Yuan Climbs to Six-Month High as Fixing Set Strongest Since 2010

China’s yuan rose to a six-month high as the central bank raised its fixing by the most in almost four years after the nation reported a record trade surplus.
The People’s Bank of China boosted the currency’s daily reference rate by 0.3 percent to 6.1520 per dollar, the biggest increase since November 2010 and the strongest level in four weeks. Exports exceeded imports by $49.84 billion in August, from the previous record of $47.30 billion in July. That was more than the median estimate for a $40 billion surplus in a Bloomberg survey.

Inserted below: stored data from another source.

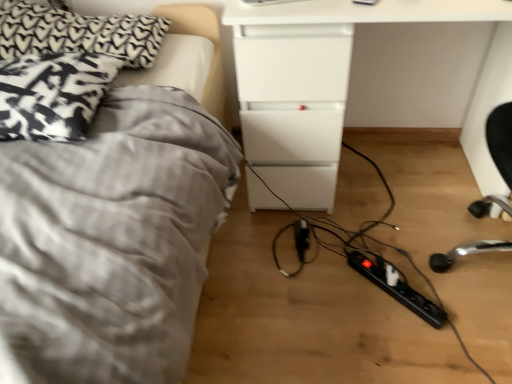 Question: Should I look upward or downward to see black plastic extension cord at lower right, the first extension cord when ordered from bottom to top?

Choices:
 (A) up
 (B) down

Answer: (B)

Question: From the image's perspective, is gray fabric bed at left beneath black plastic extension cord at center, acting as the 1th extension cord starting from the left?

Choices:
 (A) yes
 (B) no

Answer: (B)

Question: Is gray fabric bed at left positioned beyond the bounds of black plastic extension cord at center, the second extension cord from the bottom?

Choices:
 (A) yes
 (B) no

Answer: (A)

Question: Could you tell me if gray fabric bed at left is facing black plastic extension cord at center, the second extension cord viewed from the front?

Choices:
 (A) no
 (B) yes

Answer: (A)

Question: From a real-world perspective, does gray fabric bed at left sit lower than black plastic extension cord at center, the second extension cord from the bottom?

Choices:
 (A) no
 (B) yes

Answer: (A)

Question: From a real-world perspective, is gray fabric bed at left positioned over black plastic extension cord at center, the second extension cord viewed from the front, based on gravity?

Choices:
 (A) no
 (B) yes

Answer: (B)

Question: Is gray fabric bed at left not near black plastic extension cord at center, the second extension cord viewed from the front?

Choices:
 (A) yes
 (B) no

Answer: (B)

Question: From a real-world perspective, is black plastic extension cord at center, which appears as the 2th extension cord when viewed from the right, located higher than black plastic extension cord at lower right, the first extension cord from the front?

Choices:
 (A) yes
 (B) no

Answer: (B)

Question: Is black plastic extension cord at center, acting as the 1th extension cord starting from the left, shorter than black plastic extension cord at lower right, the 2th extension cord when ordered from back to front?

Choices:
 (A) no
 (B) yes

Answer: (B)

Question: Is black plastic extension cord at center, which is the first extension cord in top-to-bottom order, smaller than black plastic extension cord at lower right, the first extension cord when ordered from bottom to top?

Choices:
 (A) yes
 (B) no

Answer: (A)

Question: Is black plastic extension cord at center, the second extension cord viewed from the front, thinner than black plastic extension cord at lower right, the first extension cord from the front?

Choices:
 (A) no
 (B) yes

Answer: (B)

Question: Is black plastic extension cord at center, acting as the 1th extension cord starting from the left, wider than black plastic extension cord at lower right, the first extension cord positioned from the right?

Choices:
 (A) yes
 (B) no

Answer: (B)

Question: Does black plastic extension cord at center, the 1th extension cord from the back, have a larger size compared to black plastic extension cord at lower right, the first extension cord from the front?

Choices:
 (A) no
 (B) yes

Answer: (A)

Question: Is black plastic extension cord at lower right, the first extension cord positioned from the right, inside black textured pillow at upper left, the second pillow positioned from the bottom?

Choices:
 (A) yes
 (B) no

Answer: (B)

Overseas sales increased for a fifth month, while inward shipments unexpectedly fell.
The yuan strengthened 0.11 percent from
Sept. 5 to 6.1343 per dollar as of 11:58 a.m. in Shanghai, China Foreign Exchange Trade System prices show. It touched 6.1317 earlier, the strongest level since March 11, and traded at a 0.3 percent premium to the fixing, within the 2 percent limit. The nation’s financial markets were closed yesterday for a holiday.
“The trade numbers came out to be much stronger than expected,” said Sim Moh Siong, a strategist at Bank of Singapore Ltd. China’s export recovery may have made the PBOC more tolerant of currency gains, he said.
Overseas sales rose 9.4 percent from a year earlier, following a 14.5 percent increase in July that was the largest since April 2013. Imports fell 2.4 percent, compared with the 3 percent gain forecast in the Bloomberg survey. The yuan may end the year at 6.14, according to the median estimate in a Bloomberg survey of analysts.

Turning Tide

The yuan has rallied 1.1 percent this quarter as China’s economy improved, paring this year’s loss to 1.3 percent, still Asia’s worst performance. The currency fell 2.6 percent in the first three months of 2014 as the PBOC weakened the fixing 0.9 percent to deter one-way strengthening bets following four consecutive years of gains. The monetary authority also doubled the yuan’s trading band to as much as 2 percent either side of the fixing in March.
The PBOC has now achieved its objectives of fending off speculative inflows related to appreciation and enabling the currency to trade more freely, said Andy Ji, a strategist at Commonwealth Bank of Australia in Singapore.
“The tide has already turned without being too obvious to the investors,” he said.

Stock Connect

The stronger fixing may also be a move to preempt inflows expected when the Shanghai-Hong Kong stock-connect program begins next month, Ji said. The link allows a net 23.5 billion yuan ($3.8 billion) of daily equity purchases between the two bourses.
In Hong Kong’s offshore market, the yuan declined 0.03 percent to 6.1383 per dollar after touching a six-month high of 6.1326 earlier, data compiled by Bloomberg show. Twelve-month non-deliverable forwards fell 0.02 percent to 6.2245, trading 1.4 percent weaker than the Shanghai spot rate.
One-month implied volatility in the onshore yuan, a measure of expected swings in the exchange rate used to price options, rose two basis points, or 0.02 percentage point, to 1.52 percent.